*WORK INSTRUCTIONS*.
In the entries below, count every line that has the string "when", and answer with that count alone.

┌─ SUPPLIED ENTRIES

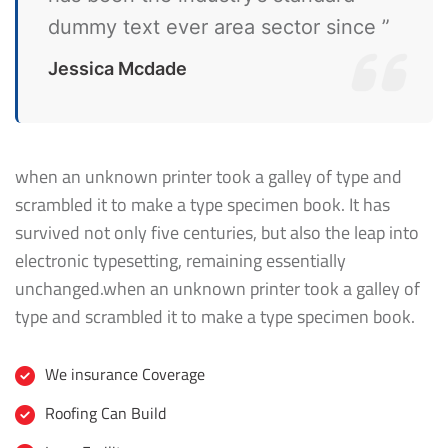
dummy text ever area sector since ”
Jessica Mcdade
when an unknown printer took a galley of type and
scrambled it to make a type specimen book. It has
survived not only five centuries, but also the leap into
electronic typesetting, remaining essentially
unchanged.when an unknown printer took a galley of
type and scrambled it to make a type specimen book.
We insurance Coverage
Roofing Can Build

└─

*RESPONSE TO THE EXERCISE*.
2